Almost all analysts had forecast a cut in the 1% benchmark rate to a record-low 0.75%, with futures markets having priced in a better-than-75% chance of a cut as slack spending and a global slowdown held New Zealand’s economic growth at a six-year low.
The kiwi zoomed almost a cent higher to $0.6403 after the decision was announced, putting it on track for its steepest daily gain in a year.
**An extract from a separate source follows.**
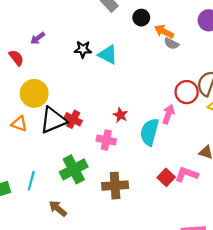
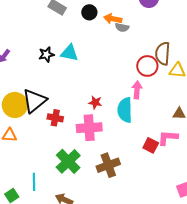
black triangle: (53, 120) -> (34, 101), moved
pink cross: (106, 140) -> (89, 128), size x1.4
Yields on two-year New Zealand bonds jumped by their most in more than two years.
The Reserve Bank of New Zealand said aggressive easing earlier this year meant current settings were appropriate, but left the door open for more stimulus.
The kiwi later gave up some of its gains to settle around $0.6395, and moves elsewhere in Asian hours were modest.
“It’s all been about the New Zealand dollar,” said Commonwealth Bank FX analyst Joe Capurso.
Against other currencies, the U.S. dollar was only a touch weaker after U.S. President Donald Trump said in a speech overnight that a trade deal with China was “close,” but failed to provide any further details.
Hopes for an imminent deal to wind back tit-for-tat tariffs the world’s two largest economies have imposed on each other have lifted the dollar 1% this week to a one-month high of 98.423 overnight against a basket of currencies.
It was a touch below that level in Asian trade, though moves were slight as investors waited for more concrete news.
Trump’s speech at the Economic Club of New York mostly reprised well-worn criticism of the U.S. Federal Reserve for failing to cut interest rates deeply enough and rhetoric about China’s “cheating” on trade.
However his remark that a deal “could happen soon,” was enough to keep the dollar holding most of those recent gains.
“(It) was heavy on rhetoric and light on detail, leaving markets none the wiser,” National Australia Bank’s senior FX strategist Rodrigo Catril said in a note.
Against the Japanese yen the dollar was a touch weaker at 108.93 yen - not far below the 5-1/2-month high of 109.48 yen it hit last week.
The dollar scaled a month-high against the euro overnight and steadied near that level at $1.012 on Wednesday.
China’s yuan weakened past the 7-per-dollar mark after the speech and fell a little further to 7.0212 per dollar in onshore trade on Wednesday.
The British pound was steady at $1.2850, after a brief boost from the Brexit Party’s decision not to contest Conservative-held seats at December’s election faded.
The Australian dollar was pinned at $0.6837 by weak, but largely inline, wages data.
Later on Wednesday, Fed Chairman Jerome Powell is due to testify on the U.S. economic outlook before the congressional Joint Economic Committee at 1600 GMT.